BUSINESS
Exhibiting sharp volatility ahead of the futures and option expiry of September series later this week, key domestic share benchmark indices retreated sharply on Tuesday, tracking weak global stock markets, with weak economic readings from Europe coupled with slowing foreign fund inflows weighing on the sentiment, said dealers. Markets corrected sharply as heaving selling by foreign institutional investors (FIIs) dragged indices nearly 1.6% as the recent upsurge provided a ground for investors to book profit.
FIIs sold equities worth Rs 1,185.17 crore while domestic institutions remained net buyers at Rs 325.70 crore, according to the provisional data released by the exchange.
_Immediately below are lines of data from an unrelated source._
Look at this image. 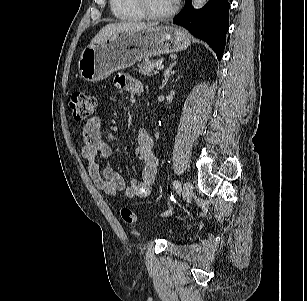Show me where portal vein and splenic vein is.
I'll use <instances>...</instances> for the list:
<instances>
[{"label":"portal vein and splenic vein","instance_id":"1","mask_svg":"<svg viewBox=\"0 0 307 301\" xmlns=\"http://www.w3.org/2000/svg\"><path fill=\"white\" fill-rule=\"evenodd\" d=\"M162 69H164V65L161 64L156 65V70H162Z\"/></svg>","mask_w":307,"mask_h":301}]
</instances>
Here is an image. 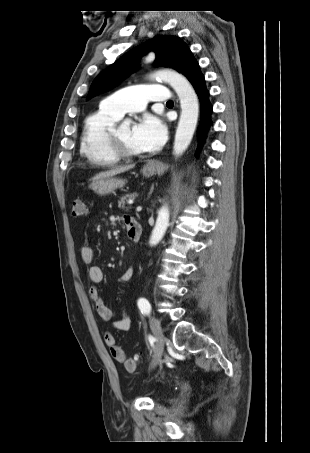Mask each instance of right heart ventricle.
Returning a JSON list of instances; mask_svg holds the SVG:
<instances>
[{
    "label": "right heart ventricle",
    "instance_id": "e07e8e85",
    "mask_svg": "<svg viewBox=\"0 0 310 453\" xmlns=\"http://www.w3.org/2000/svg\"><path fill=\"white\" fill-rule=\"evenodd\" d=\"M120 117L101 105L86 117L80 140V153L92 166L110 167L120 161L107 144L108 133Z\"/></svg>",
    "mask_w": 310,
    "mask_h": 453
}]
</instances>
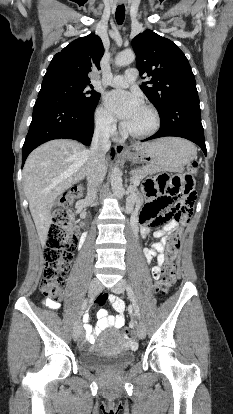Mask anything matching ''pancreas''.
I'll return each instance as SVG.
<instances>
[{
  "mask_svg": "<svg viewBox=\"0 0 233 414\" xmlns=\"http://www.w3.org/2000/svg\"><path fill=\"white\" fill-rule=\"evenodd\" d=\"M156 171L149 168V167H143L139 169H134L131 171V175L133 179L138 180L139 182L143 180L145 177H147L150 174H154Z\"/></svg>",
  "mask_w": 233,
  "mask_h": 414,
  "instance_id": "obj_1",
  "label": "pancreas"
}]
</instances>
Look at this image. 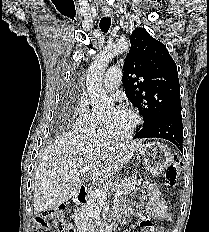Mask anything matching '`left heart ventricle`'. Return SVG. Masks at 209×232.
Returning a JSON list of instances; mask_svg holds the SVG:
<instances>
[{
  "instance_id": "1",
  "label": "left heart ventricle",
  "mask_w": 209,
  "mask_h": 232,
  "mask_svg": "<svg viewBox=\"0 0 209 232\" xmlns=\"http://www.w3.org/2000/svg\"><path fill=\"white\" fill-rule=\"evenodd\" d=\"M103 117L107 120L109 129L114 134L126 133L133 124L131 114L122 109L110 108Z\"/></svg>"
}]
</instances>
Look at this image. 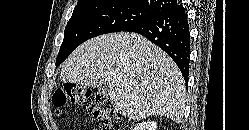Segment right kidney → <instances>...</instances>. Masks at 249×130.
<instances>
[{"instance_id": "right-kidney-1", "label": "right kidney", "mask_w": 249, "mask_h": 130, "mask_svg": "<svg viewBox=\"0 0 249 130\" xmlns=\"http://www.w3.org/2000/svg\"><path fill=\"white\" fill-rule=\"evenodd\" d=\"M157 123L154 121L141 122L133 130H156Z\"/></svg>"}]
</instances>
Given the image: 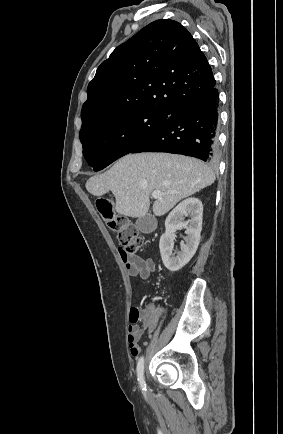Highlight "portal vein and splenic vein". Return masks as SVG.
<instances>
[{
  "mask_svg": "<svg viewBox=\"0 0 283 434\" xmlns=\"http://www.w3.org/2000/svg\"><path fill=\"white\" fill-rule=\"evenodd\" d=\"M161 197H162V193L160 191H153L152 192V198L160 199Z\"/></svg>",
  "mask_w": 283,
  "mask_h": 434,
  "instance_id": "portal-vein-and-splenic-vein-1",
  "label": "portal vein and splenic vein"
}]
</instances>
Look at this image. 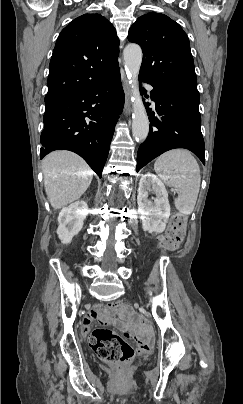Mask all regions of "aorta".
<instances>
[{
    "instance_id": "aorta-1",
    "label": "aorta",
    "mask_w": 243,
    "mask_h": 404,
    "mask_svg": "<svg viewBox=\"0 0 243 404\" xmlns=\"http://www.w3.org/2000/svg\"><path fill=\"white\" fill-rule=\"evenodd\" d=\"M125 72L129 78L130 98L133 104L132 134L136 142H144L149 134V120L138 86L142 50L137 44H128L123 52Z\"/></svg>"
}]
</instances>
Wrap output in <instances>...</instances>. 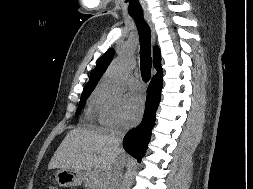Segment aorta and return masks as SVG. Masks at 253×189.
<instances>
[{
  "label": "aorta",
  "mask_w": 253,
  "mask_h": 189,
  "mask_svg": "<svg viewBox=\"0 0 253 189\" xmlns=\"http://www.w3.org/2000/svg\"><path fill=\"white\" fill-rule=\"evenodd\" d=\"M132 67L131 61L128 57L123 56L116 63H114L103 82L105 92L111 97H119L123 92V81L126 74Z\"/></svg>",
  "instance_id": "1"
}]
</instances>
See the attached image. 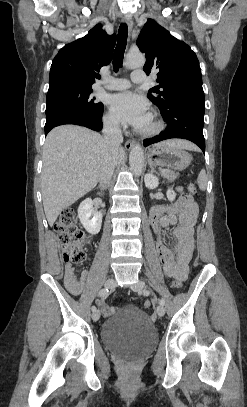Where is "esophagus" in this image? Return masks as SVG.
<instances>
[{
    "mask_svg": "<svg viewBox=\"0 0 247 407\" xmlns=\"http://www.w3.org/2000/svg\"><path fill=\"white\" fill-rule=\"evenodd\" d=\"M123 22H125L127 24L129 31H131L132 27H133V21L130 18L123 17ZM134 143H135L134 140L128 139L125 142V148L127 150L131 149L133 147Z\"/></svg>",
    "mask_w": 247,
    "mask_h": 407,
    "instance_id": "obj_1",
    "label": "esophagus"
}]
</instances>
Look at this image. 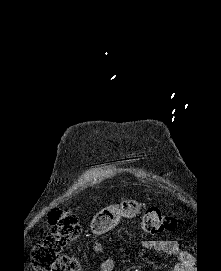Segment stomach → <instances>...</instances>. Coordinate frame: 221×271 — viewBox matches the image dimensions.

The BSE-30 Sensex closed at 26775.69 or 431.05 lower from previous close while the CNX Nifty ended 128.75 points lower at 8017.55.
Other Asian gauges such as Nikkie and Hang Seng ended nearly 0.5-1% lower, while key European indices such as FTSE, CAC and DAX were down more than 1% as the trading was in progress.
Investors turned cautious and resorted to profit-taking in key heavyweights after data from Europe showed Germany's Manufacturing PMI slumping to 50.3, its lowest reading since June 2013. The survey also showed economic activity in France contracting in September after posting growth in the previous two months.
Amar Ambani, head of Research at IIFL said, "Going ahead, we expect market to remain highly volatile ahead of the F&O expiry which is on Thursday. Sentiment will also be affected due to the ongoing geopolitical uncertainty and global factors. However, overall trend continues to be bullish, near term support for the Nifty placed at 7950 levels."
Dealers said the markets have been on an upward journey despite poor economic data like high inflation, dismal industrial growth and the June quarter earnings that did not warrant such an uptick.
"There is a strong resistance at 8250 for want of news," said a dealer at a brokerage. "From 7569 on August 8 there has been a 500-point run without any major policy announcements or economic news. The markets therefore had to see some profit-booking," he added.
Most market participants also attributed the fall to geopolitical tensions in Iraq, Syria and Ukraine. The US air strikes in Syria and poor numbers from euro zone also contributed to the fall.
"The upward momentum has now given way to the inevitable correction. The trend could last for a couple of days, though with lower intensity," said Arun Kejriwal of Kejriwal Research.
Most participants expect Nifty to be supported around 8000 levels. But to pierce 8250, they said the news flow has to be massive and positive.
Of the 50 stocks on Nifty, 44 were losers while six advanced. Major losers were DLF at Rs 155.45 lost 6.75%, Cipla 586.20 (4.36%), Tata Motors Rs 518.75 (3.94%) and Tata Steel Rs 483.65 (3.44%). Prominent gainers in Nifty were technology stocks like HCL Tech, Wipro and Tech Mahindra at Rs 1720 (1.22%), Rs 585.55 (0.70%) and Rs 2,472 (0.11%) respectively.
For the next one week, the markets will closely monitor the outcome of Prime Minister, Narendra Modi's US visit, GDP numbers, inflation data and the Reserve Bank of India's monetary policy review on September 30 for a direction. Most players said the upward trend could resume after some consolidation between 7850 and 8000 levels.